Selection and Validation Nodes

Selection and validation nodes help choose variables, split samples, and estimate model reliability.

Sample Partitioning

Node Use When Inputs Outputs Key Configuration
Sample Partition (selection.sample_partition) You need train/test splits designed for chemometrics rather than only random shuffling. X: Array2D; y: TargetMatrix? X_train; X_test; y_train; y_test; train_indices; test_indices method; test_size; metric; n_pcs; random_seed. Methods include chemometric designs such as Kennard-Stone-style selection where available.

Variable Selection

Node Use When Inputs Outputs Key Configuration
Variable Selection (selection.variable_select) Select wavelengths by VIP, coefficients, spectral region, peaks, or an incoming mask. X: Array2D; model: FittedModel?; mask: Array1D? X_selected; mask; scores method; region_start; region_end; peak_prominence; peak_half_window; threshold; invert.
Interval PLS (selection.ipls) Search spectral intervals and keep the interval set with best cross-validated PLS performance. X: SpectralDataset; y: TargetMatrix X_selected; mask; scores n_intervals; n_components; cv_folds; n_best.
CARS (selection.cars) Perform competitive adaptive reweighted sampling for wavelength selection. X: Array2D; y: TargetMatrix X_selected; mask; scores n_iterations; n_components; cv_folds.
SPA (selection.spa) Select variables with low collinearity using successive projections. X: Array2D; y: TargetMatrix? X_selected; mask; scores n_select.
UVE (selection.uve) Remove uninformative variables using Monte Carlo stability benchmarking.
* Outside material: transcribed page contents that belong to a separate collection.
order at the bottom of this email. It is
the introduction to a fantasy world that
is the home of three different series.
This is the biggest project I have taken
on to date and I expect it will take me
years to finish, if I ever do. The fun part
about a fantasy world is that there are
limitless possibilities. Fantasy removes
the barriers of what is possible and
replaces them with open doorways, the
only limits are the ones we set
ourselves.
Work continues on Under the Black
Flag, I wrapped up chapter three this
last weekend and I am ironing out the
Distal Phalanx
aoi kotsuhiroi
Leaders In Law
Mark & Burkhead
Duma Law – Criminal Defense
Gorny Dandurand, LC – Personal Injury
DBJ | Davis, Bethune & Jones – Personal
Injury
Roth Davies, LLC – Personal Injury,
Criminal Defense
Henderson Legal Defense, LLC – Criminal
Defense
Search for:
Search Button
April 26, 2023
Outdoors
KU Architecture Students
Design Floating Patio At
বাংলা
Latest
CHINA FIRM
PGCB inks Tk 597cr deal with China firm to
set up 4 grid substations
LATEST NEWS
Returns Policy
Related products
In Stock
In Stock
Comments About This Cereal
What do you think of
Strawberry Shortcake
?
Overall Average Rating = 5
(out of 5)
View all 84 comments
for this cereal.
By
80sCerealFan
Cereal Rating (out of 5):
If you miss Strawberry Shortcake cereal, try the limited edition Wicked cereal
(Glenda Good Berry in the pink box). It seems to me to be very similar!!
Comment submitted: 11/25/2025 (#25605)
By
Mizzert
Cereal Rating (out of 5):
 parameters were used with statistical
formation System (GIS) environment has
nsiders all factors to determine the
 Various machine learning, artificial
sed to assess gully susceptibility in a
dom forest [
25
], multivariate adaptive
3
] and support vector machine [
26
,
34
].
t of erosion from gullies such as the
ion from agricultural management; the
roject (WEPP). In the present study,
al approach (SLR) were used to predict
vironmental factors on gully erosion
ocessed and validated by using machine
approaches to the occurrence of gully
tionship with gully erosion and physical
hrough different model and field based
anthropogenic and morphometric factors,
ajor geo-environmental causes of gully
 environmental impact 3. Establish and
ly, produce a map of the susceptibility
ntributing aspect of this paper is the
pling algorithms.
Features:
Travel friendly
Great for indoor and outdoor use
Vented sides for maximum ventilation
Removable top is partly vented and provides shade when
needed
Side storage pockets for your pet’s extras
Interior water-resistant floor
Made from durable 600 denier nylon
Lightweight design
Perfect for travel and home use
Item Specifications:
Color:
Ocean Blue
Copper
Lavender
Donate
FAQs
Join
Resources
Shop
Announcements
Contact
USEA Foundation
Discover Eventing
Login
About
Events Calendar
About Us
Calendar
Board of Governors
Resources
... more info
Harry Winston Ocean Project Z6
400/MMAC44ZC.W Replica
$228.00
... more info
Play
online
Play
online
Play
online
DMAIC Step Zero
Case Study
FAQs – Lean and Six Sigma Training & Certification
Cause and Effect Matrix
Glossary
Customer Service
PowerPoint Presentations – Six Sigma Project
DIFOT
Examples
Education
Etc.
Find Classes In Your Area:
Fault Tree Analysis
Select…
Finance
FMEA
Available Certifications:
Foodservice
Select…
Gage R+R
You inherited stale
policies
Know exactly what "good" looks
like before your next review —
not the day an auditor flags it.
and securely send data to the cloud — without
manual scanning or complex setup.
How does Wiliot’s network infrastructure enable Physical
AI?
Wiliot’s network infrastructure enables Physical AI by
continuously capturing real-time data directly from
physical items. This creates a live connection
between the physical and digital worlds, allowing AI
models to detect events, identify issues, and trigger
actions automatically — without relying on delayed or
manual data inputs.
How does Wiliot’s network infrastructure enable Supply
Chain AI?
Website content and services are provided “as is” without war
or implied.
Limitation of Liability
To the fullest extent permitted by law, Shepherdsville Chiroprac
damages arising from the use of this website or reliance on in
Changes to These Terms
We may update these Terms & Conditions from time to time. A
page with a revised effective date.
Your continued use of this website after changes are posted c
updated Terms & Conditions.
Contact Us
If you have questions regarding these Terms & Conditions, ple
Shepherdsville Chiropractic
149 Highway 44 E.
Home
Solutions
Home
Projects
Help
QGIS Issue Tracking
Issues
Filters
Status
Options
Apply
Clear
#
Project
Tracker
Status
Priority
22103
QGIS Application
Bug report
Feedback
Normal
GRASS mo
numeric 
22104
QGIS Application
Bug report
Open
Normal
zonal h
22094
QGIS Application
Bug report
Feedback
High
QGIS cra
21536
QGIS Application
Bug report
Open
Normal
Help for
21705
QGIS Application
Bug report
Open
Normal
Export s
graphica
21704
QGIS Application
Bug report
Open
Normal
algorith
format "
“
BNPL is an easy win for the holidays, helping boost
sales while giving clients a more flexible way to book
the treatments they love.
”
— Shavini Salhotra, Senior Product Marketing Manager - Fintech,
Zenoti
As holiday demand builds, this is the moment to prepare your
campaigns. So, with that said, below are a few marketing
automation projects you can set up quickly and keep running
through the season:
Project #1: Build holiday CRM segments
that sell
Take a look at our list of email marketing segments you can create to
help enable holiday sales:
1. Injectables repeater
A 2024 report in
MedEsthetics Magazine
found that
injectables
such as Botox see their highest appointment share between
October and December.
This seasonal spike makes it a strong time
X: Array2D; y: TargetMatrix X_selected; mask; scores n_components; n_resamples; test_fraction.
Stability Selection (selection.stability) Keep variables that survive repeated subsampling. X: Array2D; y: TargetMatrix X_selected; mask; scores base_method; base_threshold; stability_threshold; n_bootstrap; n_components; subsample_fraction.
Compare Feature Selections (selection.compare) Compare multiple masks and build a consensus selection. X; mask_1; mask_2; optional mask_3; optional mask_4 X_consensus; consensus_mask; report consensus_threshold.
Audit Feature Selection (selection.audit) Inspect and document selection decisions before reporting or model handoff. X: Array2D X_out; audit include_scores.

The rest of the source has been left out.